• What you are asked to do:
Nothing but an exact repeat of the entries below should appear in your answer.

Data Start Marker

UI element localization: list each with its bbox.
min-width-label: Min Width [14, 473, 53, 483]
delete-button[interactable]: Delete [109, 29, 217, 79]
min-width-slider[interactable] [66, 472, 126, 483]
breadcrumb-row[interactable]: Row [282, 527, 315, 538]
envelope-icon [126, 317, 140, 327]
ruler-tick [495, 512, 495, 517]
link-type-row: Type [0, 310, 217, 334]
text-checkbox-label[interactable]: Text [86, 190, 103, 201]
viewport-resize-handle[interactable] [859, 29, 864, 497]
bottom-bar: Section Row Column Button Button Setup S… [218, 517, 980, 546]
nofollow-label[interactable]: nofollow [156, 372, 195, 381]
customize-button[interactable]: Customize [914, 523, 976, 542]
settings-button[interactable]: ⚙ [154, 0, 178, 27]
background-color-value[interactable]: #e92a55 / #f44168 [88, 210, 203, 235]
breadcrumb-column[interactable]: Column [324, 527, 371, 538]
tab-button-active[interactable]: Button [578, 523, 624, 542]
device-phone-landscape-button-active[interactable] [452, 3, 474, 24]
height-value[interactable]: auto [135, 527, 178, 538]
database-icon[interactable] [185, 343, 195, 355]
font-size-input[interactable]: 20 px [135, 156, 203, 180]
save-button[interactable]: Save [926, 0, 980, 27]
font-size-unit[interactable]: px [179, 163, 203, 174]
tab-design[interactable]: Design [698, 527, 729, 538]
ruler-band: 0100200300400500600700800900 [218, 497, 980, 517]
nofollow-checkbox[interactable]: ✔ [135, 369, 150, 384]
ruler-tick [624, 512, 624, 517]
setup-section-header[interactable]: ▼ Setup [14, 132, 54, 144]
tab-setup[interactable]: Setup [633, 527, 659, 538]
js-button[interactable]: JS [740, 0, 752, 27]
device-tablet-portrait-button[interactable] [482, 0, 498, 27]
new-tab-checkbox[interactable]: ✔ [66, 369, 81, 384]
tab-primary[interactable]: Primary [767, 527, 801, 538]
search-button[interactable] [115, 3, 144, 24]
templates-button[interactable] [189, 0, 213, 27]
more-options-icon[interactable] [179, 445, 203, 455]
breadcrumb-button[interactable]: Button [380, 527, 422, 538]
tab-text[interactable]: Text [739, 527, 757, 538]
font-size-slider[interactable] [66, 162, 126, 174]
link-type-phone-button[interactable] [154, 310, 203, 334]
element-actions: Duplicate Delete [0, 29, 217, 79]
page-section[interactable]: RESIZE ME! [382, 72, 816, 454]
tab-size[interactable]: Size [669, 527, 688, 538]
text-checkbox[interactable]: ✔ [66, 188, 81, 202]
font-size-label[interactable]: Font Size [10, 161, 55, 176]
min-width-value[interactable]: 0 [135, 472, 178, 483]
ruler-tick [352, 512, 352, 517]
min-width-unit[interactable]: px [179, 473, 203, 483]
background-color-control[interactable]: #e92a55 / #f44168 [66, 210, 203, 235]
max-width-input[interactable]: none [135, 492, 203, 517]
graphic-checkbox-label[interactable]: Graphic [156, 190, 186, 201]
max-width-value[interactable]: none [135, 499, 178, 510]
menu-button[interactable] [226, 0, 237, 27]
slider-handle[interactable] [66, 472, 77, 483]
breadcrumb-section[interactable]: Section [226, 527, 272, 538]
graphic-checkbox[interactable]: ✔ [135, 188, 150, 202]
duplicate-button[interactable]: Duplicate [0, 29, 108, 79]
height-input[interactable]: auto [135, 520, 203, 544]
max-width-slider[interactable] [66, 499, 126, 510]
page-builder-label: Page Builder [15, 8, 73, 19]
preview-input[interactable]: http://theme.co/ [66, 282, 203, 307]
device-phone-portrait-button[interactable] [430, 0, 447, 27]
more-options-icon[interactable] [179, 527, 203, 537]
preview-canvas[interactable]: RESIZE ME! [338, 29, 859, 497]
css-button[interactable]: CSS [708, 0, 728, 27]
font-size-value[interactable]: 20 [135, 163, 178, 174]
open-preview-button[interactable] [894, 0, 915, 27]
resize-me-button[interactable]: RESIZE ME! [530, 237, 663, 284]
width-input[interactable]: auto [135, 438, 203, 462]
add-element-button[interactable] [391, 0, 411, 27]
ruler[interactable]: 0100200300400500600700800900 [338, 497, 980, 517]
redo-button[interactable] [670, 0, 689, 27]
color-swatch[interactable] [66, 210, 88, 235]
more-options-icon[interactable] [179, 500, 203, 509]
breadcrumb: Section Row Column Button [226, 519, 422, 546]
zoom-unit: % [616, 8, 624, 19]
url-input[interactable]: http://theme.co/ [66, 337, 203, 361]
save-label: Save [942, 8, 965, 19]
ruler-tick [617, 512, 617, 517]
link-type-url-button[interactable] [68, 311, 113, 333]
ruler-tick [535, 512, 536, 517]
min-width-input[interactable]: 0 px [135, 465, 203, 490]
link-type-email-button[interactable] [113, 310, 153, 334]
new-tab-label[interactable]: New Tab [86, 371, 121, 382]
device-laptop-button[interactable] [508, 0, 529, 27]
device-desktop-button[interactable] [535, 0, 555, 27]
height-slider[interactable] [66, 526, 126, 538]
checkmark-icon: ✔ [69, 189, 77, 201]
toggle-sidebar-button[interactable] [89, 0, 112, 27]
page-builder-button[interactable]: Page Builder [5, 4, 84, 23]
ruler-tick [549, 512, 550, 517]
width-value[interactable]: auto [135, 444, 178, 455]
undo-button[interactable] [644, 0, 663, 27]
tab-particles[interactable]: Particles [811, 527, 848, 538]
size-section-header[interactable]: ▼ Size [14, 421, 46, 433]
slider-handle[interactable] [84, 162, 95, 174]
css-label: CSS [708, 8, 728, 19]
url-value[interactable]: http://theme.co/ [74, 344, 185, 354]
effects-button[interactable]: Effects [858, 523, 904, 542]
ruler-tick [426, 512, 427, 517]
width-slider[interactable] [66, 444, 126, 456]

Data End Marker

• Task result:
UI element localization: list each with its bbox.
min-width-label: Min Width [14, 473, 53, 483]
delete-button[interactable]: Delete [109, 29, 217, 79]
min-width-slider[interactable] [66, 472, 126, 483]
breadcrumb-row[interactable]: Row [282, 527, 315, 538]
envelope-icon [126, 317, 140, 327]
ruler-tick [495, 512, 495, 517]
link-type-row: Type [0, 310, 217, 334]
text-checkbox-label[interactable]: Text [86, 190, 103, 201]
viewport-resize-handle[interactable] [859, 29, 864, 497]
bottom-bar: Section Row Column Button Button Setup S… [218, 517, 980, 546]
nofollow-label[interactable]: nofollow [156, 372, 195, 381]
customize-button[interactable]: Customize [914, 523, 976, 542]
settings-button[interactable]: ⚙ [154, 0, 178, 27]
background-color-value[interactable]: #e92a55 / #f44168 [88, 210, 203, 235]
breadcrumb-column[interactable]: Column [324, 527, 371, 538]
tab-button-active[interactable]: Button [578, 523, 624, 542]
device-phone-landscape-button-active[interactable] [452, 3, 474, 24]
height-value[interactable]: auto [135, 527, 178, 538]
database-icon[interactable] [185, 343, 195, 355]
font-size-input[interactable]: 20 px [135, 156, 203, 180]
save-button[interactable]: Save [926, 0, 980, 27]
font-size-unit[interactable]: px [179, 163, 203, 174]
tab-design[interactable]: Design [698, 527, 729, 538]
ruler-band: 0100200300400500600700800900 [218, 497, 980, 517]
nofollow-checkbox[interactable]: ✔ [135, 369, 150, 384]
ruler-tick [624, 512, 624, 517]
setup-section-header[interactable]: ▼ Setup [14, 132, 54, 144]
tab-setup[interactable]: Setup [633, 527, 659, 538]
js-button[interactable]: JS [740, 0, 752, 27]
device-tablet-portrait-button[interactable] [482, 0, 498, 27]
new-tab-checkbox[interactable]: ✔ [66, 369, 81, 384]
tab-primary[interactable]: Primary [767, 527, 801, 538]
search-button[interactable] [115, 3, 144, 24]
templates-button[interactable] [189, 0, 213, 27]
more-options-icon[interactable] [179, 445, 203, 455]
breadcrumb-button[interactable]: Button [380, 527, 422, 538]
tab-text[interactable]: Text [739, 527, 757, 538]
font-size-slider[interactable] [66, 162, 126, 174]
link-type-phone-button[interactable] [154, 310, 203, 334]
element-actions: Duplicate Delete [0, 29, 217, 79]
page-section[interactable]: RESIZE ME! [382, 72, 816, 454]
tab-size[interactable]: Size [669, 527, 688, 538]
text-checkbox[interactable]: ✔ [66, 188, 81, 202]
font-size-label[interactable]: Font Size [10, 161, 55, 176]
min-width-value[interactable]: 0 [135, 472, 178, 483]
ruler-tick [352, 512, 352, 517]
min-width-unit[interactable]: px [179, 473, 203, 483]
background-color-control[interactable]: #e92a55 / #f44168 [66, 210, 203, 235]
max-width-input[interactable]: none [135, 492, 203, 517]
graphic-checkbox-label[interactable]: Graphic [156, 190, 186, 201]
max-width-value[interactable]: none [135, 499, 178, 510]
menu-button[interactable] [226, 0, 237, 27]
slider-handle[interactable] [66, 472, 77, 483]
breadcrumb-section[interactable]: Section [226, 527, 272, 538]
graphic-checkbox[interactable]: ✔ [135, 188, 150, 202]
duplicate-button[interactable]: Duplicate [0, 29, 108, 79]
height-input[interactable]: auto [135, 520, 203, 544]
max-width-slider[interactable] [66, 499, 126, 510]
page-builder-label: Page Builder [15, 8, 73, 19]
preview-input[interactable]: http://theme.co/ [66, 282, 203, 307]
device-phone-portrait-button[interactable] [430, 0, 447, 27]
more-options-icon[interactable] [179, 527, 203, 537]
preview-canvas[interactable]: RESIZE ME! [338, 29, 859, 497]
css-button[interactable]: CSS [708, 0, 728, 27]
font-size-value[interactable]: 20 [135, 163, 178, 174]
open-preview-button[interactable] [894, 0, 915, 27]
resize-me-button[interactable]: RESIZE ME! [530, 237, 663, 284]
width-input[interactable]: auto [135, 438, 203, 462]
add-element-button[interactable] [391, 0, 411, 27]
ruler[interactable]: 0100200300400500600700800900 [338, 497, 980, 517]
redo-button[interactable] [670, 0, 689, 27]
color-swatch[interactable] [66, 210, 88, 235]
more-options-icon[interactable] [179, 500, 203, 509]
breadcrumb: Section Row Column Button [226, 519, 422, 546]
zoom-unit: % [616, 8, 624, 19]
url-input[interactable]: http://theme.co/ [66, 337, 203, 361]
save-label: Save [942, 8, 965, 19]
ruler-tick [617, 512, 617, 517]
link-type-url-button[interactable] [68, 311, 113, 333]
ruler-tick [535, 512, 536, 517]
min-width-input[interactable]: 0 px [135, 465, 203, 490]
link-type-email-button[interactable] [113, 310, 153, 334]
new-tab-label[interactable]: New Tab [86, 371, 121, 382]
device-laptop-button[interactable] [508, 0, 529, 27]
device-desktop-button[interactable] [535, 0, 555, 27]
height-slider[interactable] [66, 526, 126, 538]
checkmark-icon: ✔ [69, 189, 77, 201]
toggle-sidebar-button[interactable] [89, 0, 112, 27]
page-builder-button[interactable]: Page Builder [5, 4, 84, 23]
ruler-tick [549, 512, 550, 517]
width-value[interactable]: auto [135, 444, 178, 455]
undo-button[interactable] [644, 0, 663, 27]
tab-particles[interactable]: Particles [811, 527, 848, 538]
size-section-header[interactable]: ▼ Size [14, 421, 46, 433]
slider-handle[interactable] [84, 162, 95, 174]
css-label: CSS [708, 8, 728, 19]
url-value[interactable]: http://theme.co/ [74, 344, 185, 354]
effects-button[interactable]: Effects [858, 523, 904, 542]
ruler-tick [426, 512, 427, 517]
width-slider[interactable] [66, 444, 126, 456]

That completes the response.